The ICAP server would send a response back

   ICAP/1.0 200 OK
   Server: ICAP-Server-Software/1.0
   Connection: close
   Encapsulated: req-hdr=0, null-body=197

   GET /modified-path HTTP/1.1
   Host: www.example.com
   Via: 1.0 icap-server.net (ICAP Example ReqMod Service 1.1)
   Accept: text/html, text/plain, image/gif
   Accept-Encoding: gzip, compress

In this example the ICAP server has modified the request, but it can also send a 403 Forbidden, or a 204 No Content response.

This behaviour seems to fit the bill. I'll setup an ICAP server that will inspect the HTTPS headers forwarded by Squid. Even better someone has written an ICAP parsing library. Huzzah!


let mut buf = Vec::new();
let mut icap_headers = [ICAP_EMPTY_HEADER; 16];
let mut icap_request = ICAPRequest::new(&mut icap_headers);

// We parse the ICAP request first
match icap_request.parse(&buf) {
    Ok(icaparse::Status::Complete(_)) => {
        // icap_request.encapsulated_sections contains our HTTP request 
        // send response   
        let response = format!("ICAP/1.0 204 No Content\r\n\r\n");
    }

You might notice that like in HTTP, in ICAP we could end up with Partial responses, but we'll pretend that this sort of thing can never happen. The RFC makes chunking of encapsulated bodies mandatory but encapsulated headers are not chunked. I only care about encapsulated headers. Interestingly enough the mandatory use of chunking, is what prohibited the authors from building ICAP on top of HTTP as an application-layer protocol.

The Squid config to forward all requests to the ICAP server.

icap_enable on
icap_service iservice reqmod_precache bypass=0 icap://127.0.0.1:1344

That seems straightforward.
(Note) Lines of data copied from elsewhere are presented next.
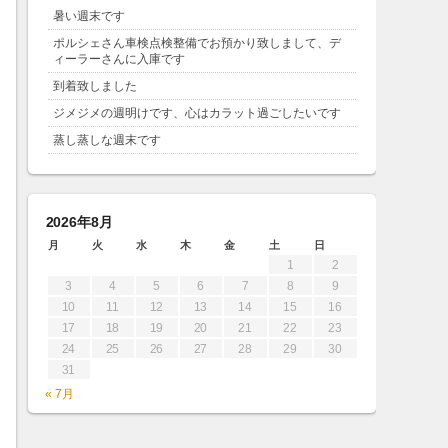
暑い週末です
ポルシェさん車検点検整備でお預かり致しまして、デ
ィーラーさんに入庫です
到着致しました
ジメジメの週明けです、心はカラット過ごしたいです
蒸し蒸しな週末です
2026年8月
月
火
水
木
金
土
日
1
2
3
4
5
6
7
8
9
10
11
12
13
14
15
16
17
18
19
20
21
22
23
24
25
26
27
28
29
30
31
« 7月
Which is why Squid never forwarded any HTTP request to my ICAP server. Baffling. Remember how I said ICAP had two main modes? Well I lied. I discovered that Squid sent a third type of method, OPTIONS.

Before squid forwards the first HTTP request, it asks the ICAP server for "options". Asking if it's a REQMOD or RESPMOD server, what's the date, what's the name of the ICAP server, that sort of thing. The c-icap-client, is very handy 4. It can craft an OPTIONS ICAP request.

Let's craft our OPTIONS response

const OPTIONS: &[u8] = r#"ICAP/1.0 200 OK
Methods: REQMOD
Service: Rust ICAP Server
Allow: 204
ISTag: RustICAPServer
Encapsulated: null-body=0

"#
.as_bytes();

Rust's raw string literals are neat like that. We don't need to mess around with \r\n.

It's inevitable that someone will write a fully fledged ICAP server in Rust. For now my implementation works pretty well.


1

I still might end up writing my own, because it could be simpler. There aren't many pluggable MiTM proxies out there.

2

Quite possibly. There's a chance I haven't unlocked the right arcane incantation that is the Squid configuration.

3

It's actually three as I found out later.

4

For example c-icap-client -i 127.0.0.1 -p 1344 -s service_name.